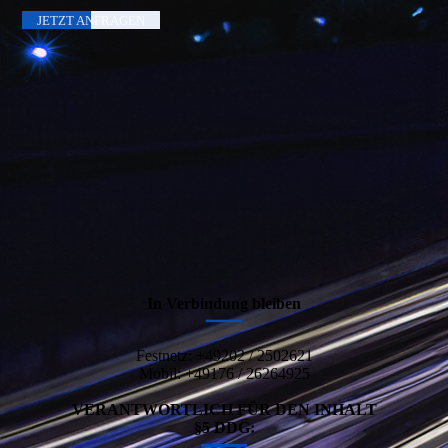
JETZT ANFRAGEN
In Verbindung bleiben
Festnetz: +49202 / 2502621
Mobil: +49176 / 26264925
VERANTWORTLICH FÜR DEN INHALT
§5 DDG:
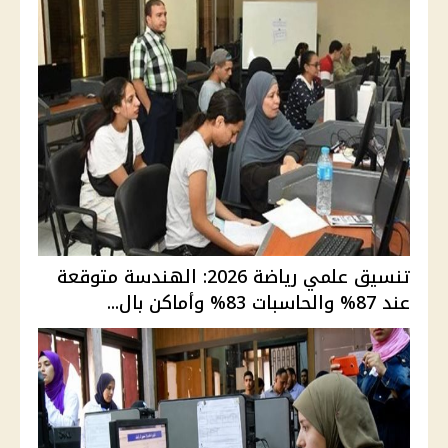
تنسيق علمي رياضة 2026: الهندسة متوقعة
عند 87% والحاسبات 83% وأماكن بال...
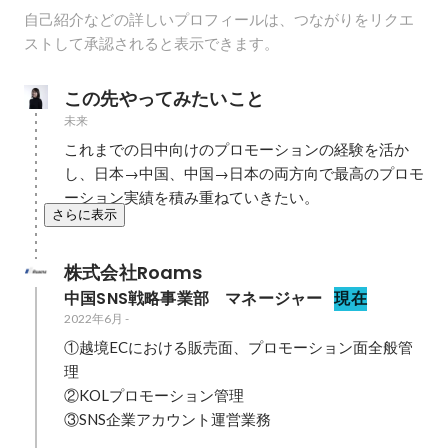
自己紹介などの詳しいプロフィールは、つながりをリクエ
ストして承認されると表示できます。
この先やってみたいこと
未来
これまでの日中向けのプロモーションの経験を活か
し、日本→中国、中国→日本の両方向で最高のプロモ
ーション実績を積み重ねていきたい。
さらに表示
株式会社Roams
中国SNS戦略事業部　マネージャー
現在
2022年6月
-
①越境ECにおける販売面、プロモーション面全般管
理

②KOLプロモーション管理

③SNS企業アカウント運営業務
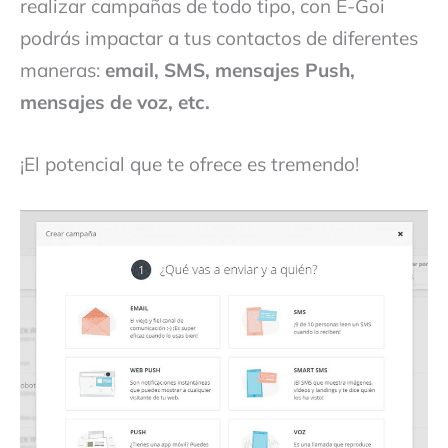
realizar campañas de todo tipo, con E-Goi
podrás impactar a tus contactos de diferentes
maneras:
email, SMS, mensajes Push,
mensajes de voz, etc.
¡El potencial que te ofrece es tremendo!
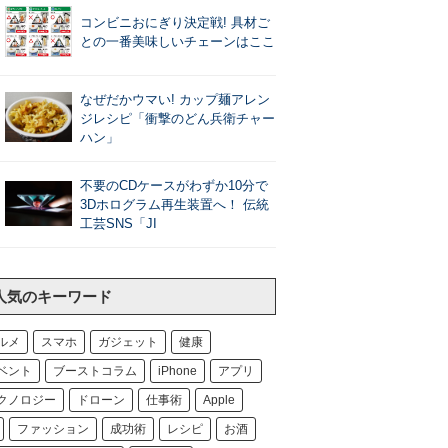
コンビニおにぎり決定戦! 具材ご
との一番美味しいチェーンはここ
なぜだかウマい! カップ麺アレン
ジレシピ「衝撃のどん兵衛チャー
ハン」
不要のCDケースがわずか10分で
3Dホログラム再生装置へ！ 伝統
工芸SNS「JI
人気のキーワード
ルメ
スマホ
ガジェット
健康
ベント
ブーストコラム
iPhone
アプリ
クノロジー
ドローン
仕事術
Apple
ファッション
成功術
レシピ
お酒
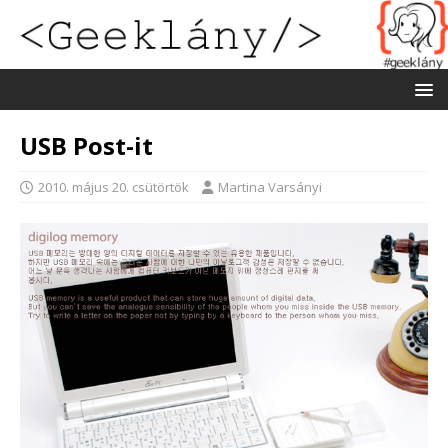
USB Post-it
2010. május 20. csütörtök
Martina Varsányi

WHAT THE TASK REQUIRES |
Every line containing the word "mensajes" must be copied from the material above.

REPLY TO THE EXERCISE |
email, SMS, mensajes Push,
mensajes de voz, etc.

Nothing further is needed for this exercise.